Child’s play: College students learn toddlers’ language
Human Development and psychology are among the University’s most heavily enrolled majors. Assistant Prof. Jennifer Zapf calls upon a select group of these students each semester to serve as research assistants.
The students are helping with Zapf’s Language Learning Lab at UW-Green Bay. They work with children ages 18 months through 3 years to study toddlers and language development.
“Our students are so excited,” Zapf says. “They’re seeing the same things in these 2-year-olds — that children understand way more than they can say — that they’ve been reading about in their courses.”

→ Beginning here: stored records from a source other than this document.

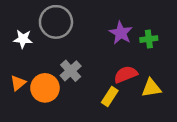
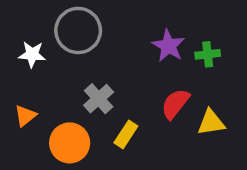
red semicircle: (126, 74) -> (175, 104), turned -30
orange circle: (45, 88) -> (70, 143), moved
yellow rectangle: (110, 96) -> (126, 134), moved

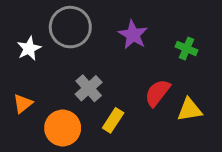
purple star: (168, 46) -> (133, 35), moved
white star: (32, 54) -> (29, 48), turned -30
green cross: (208, 54) -> (187, 48), turned 30

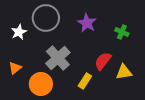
gray cross: (89, 88) -> (58, 58), size x1.4
yellow rectangle: (113, 120) -> (85, 81), moved

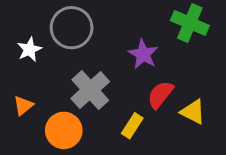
purple star: (87, 23) -> (143, 54), moved
green cross: (122, 32) -> (190, 23), moved, size x1.6
yellow triangle: (124, 72) -> (193, 112), turned 36

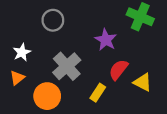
gray circle: (72, 28) -> (53, 20), size x0.7
white star: (29, 49) -> (22, 52), moved

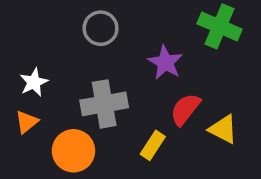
gray circle: (53, 20) -> (101, 28), moved
gray cross: (67, 66) -> (104, 104), turned 32

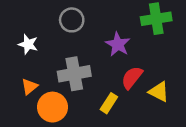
green cross: (219, 26) -> (156, 19), turned -32
white star: (34, 82) -> (28, 44), moved, turned -30
orange triangle: (27, 122) -> (29, 87), moved

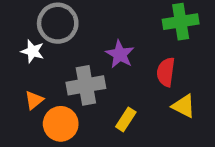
gray circle: (72, 20) -> (58, 23), moved, size x1.4
purple star: (118, 44) -> (120, 54), moved
red semicircle: (132, 78) -> (166, 72), moved, turned -30

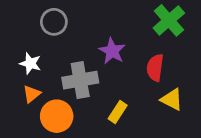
green cross: (181, 22) -> (169, 20), turned -32
gray circle: (58, 23) -> (54, 22), size x0.7
white star: (33, 51) -> (30, 63), moved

The Language Learning Lab is currently looking for local parents interested in having their children participate in the study. (See news release.) Parents who volunteer are asked to make a single trip to the University for a 30- to 45-minute session in which the parent will gently guide his or her child through a few simple play exercises. The session is observed and documented by a University researcher. Each child receives a toy or book as a small gift.
Zapf (shown above, center, with last year’s student volunteers) says the Language Learning Lab, now in its second full year of operation, has allowed her and her student assistants to make significant observations about toddlers’ abilities to learn words and grammar.
“Our understanding of early language development continues to grow,” she says. Zapf joined the UW-Green Bay Human Development faculty in 2007 from Indiana University, where she assisted with IU’s nationally renowned cognitive development laboratory.